Landers noted further that the entire "Perris corridor" of I-125 is undergoing a massive expansion with new lanes in each direction going in from Murrieta to Riverside. Perris will benefit from better traffic flow north and south of the City, Landers said. He thanked Perris residents for their patience during the traffic delays caused by the construction. The wait will be worth off the inconvenience, he said.

"Perris has all the elements of a great city," he said. "This project will enable us to let people know what Perris has to offer."
Perris City Councilman Mark Yarbrough called the I-215/Highway 74 makeover "truly a shovel-ready project" and municipal officials took advantage of that to obtain federal stimulus dollars. He said drivers from all over western Riverside County--from Corona to Temecula, Lake Elsinore, Wildomar and Murrieta—who travel through Perris will benefit from improved traffic flow and shorter commutes. Yarbrough noted that the new interchange is nearby many Downtown businesses, City Hall and the police and fire stations.

"The impact will be even bigger than we anticipated," Yarbrough said. "The Perris corridor is finally getting the upgrades it deserves. This City Council has been forward-thinking and pro-active as it pursues improvements for our community. We've been in touch with the City's needs and we've been able to meet them."

Perris City Councilwoman Joanne Evans said the interchange is the latest in a string of accomplishments begun or completed in Perris in recent months. Those include the just-opened Big League Dreams sports complex, a new teen center set to open later this month, a new family apartment complex under construction and a senior apartment complex set to break ground in the near future.
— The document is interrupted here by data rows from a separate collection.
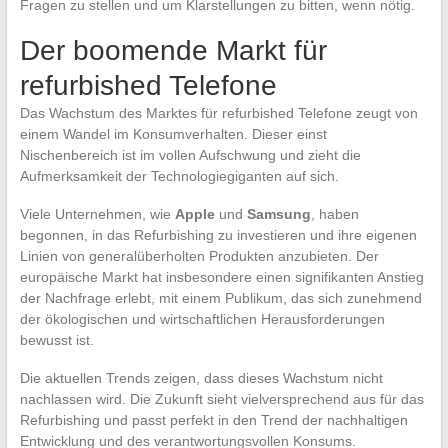
Fragen zu stellen und um Klarstellungen zu bitten, wenn nötig.
Der boomende Markt für
refurbished Telefone
Das Wachstum des Marktes für refurbished Telefone zeugt von
einem Wandel im Konsumverhalten. Dieser einst
Nischenbereich ist im vollen Aufschwung und zieht die
Aufmerksamkeit der Technologiegiganten auf sich.
Viele Unternehmen, wie
Apple
und
Samsung
, haben
begonnen, in das Refurbishing zu investieren und ihre eigenen
Linien von generalüberholten Produkten anzubieten. Der
europäische Markt hat insbesondere einen signifikanten Anstieg
der Nachfrage erlebt, mit einem Publikum, das sich zunehmend
der ökologischen und wirtschaftlichen Herausforderungen
bewusst ist.
Die aktuellen Trends zeigen, dass dieses Wachstum nicht
nachlassen wird. Die Zukunft sieht vielversprechend aus für das
Refurbishing und passt perfekt in den Trend der nachhaltigen
Entwicklung und des verantwortungsvollen Konsums.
"When everything is finished, you'll see a whole new city," Evans said. "The new interchange will truly open up Perris. Congestion will be stopped. It's a good, good thing."

Perris City Councilwoman Rita Rogers said completing the new interchange is "another big feather in the cap" for the City. She said the project has been in the works for years and it's "great to see it finally completed."

"It will create a whole new entrance to Downtown Perris," Rogers said.

The Riverside County Transportation Commission and its project partners began reconstruction of the 74/215 interchange in Perris in mid-2010. RCTC, the agency responsible for transportation in Riverside County and the administrator of Measure A, Riverside County's half-cent sales tax for transportation improvements, completed environmental studies in 2007 and final design in late 2009. In addition to improved traffic flow, the new interchange will reduce public safety, police and fire response times.

The project also will accommodate the future widening of I-215 in this area.